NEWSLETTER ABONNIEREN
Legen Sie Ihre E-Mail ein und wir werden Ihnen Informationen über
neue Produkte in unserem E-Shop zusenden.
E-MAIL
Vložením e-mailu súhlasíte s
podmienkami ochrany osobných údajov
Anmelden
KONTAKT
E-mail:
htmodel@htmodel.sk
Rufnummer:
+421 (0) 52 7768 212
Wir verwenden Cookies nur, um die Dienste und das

★ ★ ★ ★ ★

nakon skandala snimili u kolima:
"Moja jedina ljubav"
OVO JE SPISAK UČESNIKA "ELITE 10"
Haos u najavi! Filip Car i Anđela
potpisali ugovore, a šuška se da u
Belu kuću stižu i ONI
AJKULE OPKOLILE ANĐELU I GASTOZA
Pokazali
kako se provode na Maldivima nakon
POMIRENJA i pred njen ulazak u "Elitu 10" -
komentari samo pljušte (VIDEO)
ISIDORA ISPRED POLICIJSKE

★ ★ ★ ★ ★

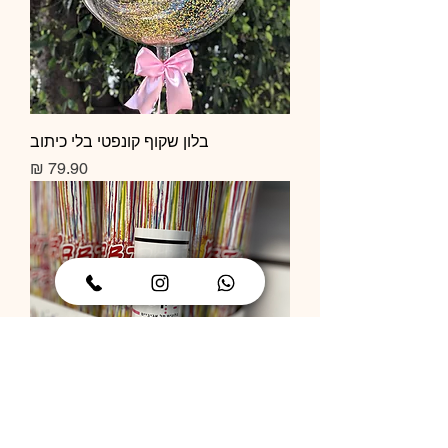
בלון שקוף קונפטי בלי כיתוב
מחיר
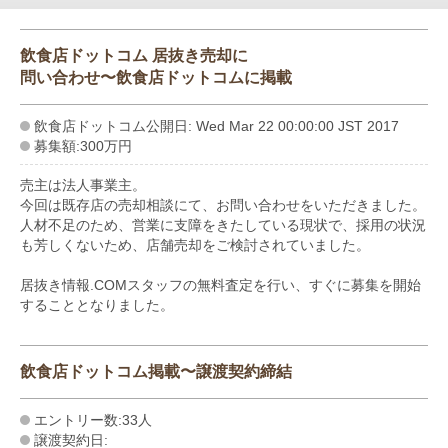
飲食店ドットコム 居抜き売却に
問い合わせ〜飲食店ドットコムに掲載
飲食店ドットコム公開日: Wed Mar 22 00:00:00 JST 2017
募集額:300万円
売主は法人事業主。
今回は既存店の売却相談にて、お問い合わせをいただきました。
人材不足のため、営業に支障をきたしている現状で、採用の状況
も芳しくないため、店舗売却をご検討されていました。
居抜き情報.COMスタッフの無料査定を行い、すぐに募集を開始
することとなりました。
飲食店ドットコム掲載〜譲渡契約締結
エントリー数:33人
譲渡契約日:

★ ★ ★ ★ ★

**EXERCISE BRIEF:**
If a line of the entries contains "nakon", it counts; give the total of such lines and nothing more.

**WORKED SOLUTION:**
2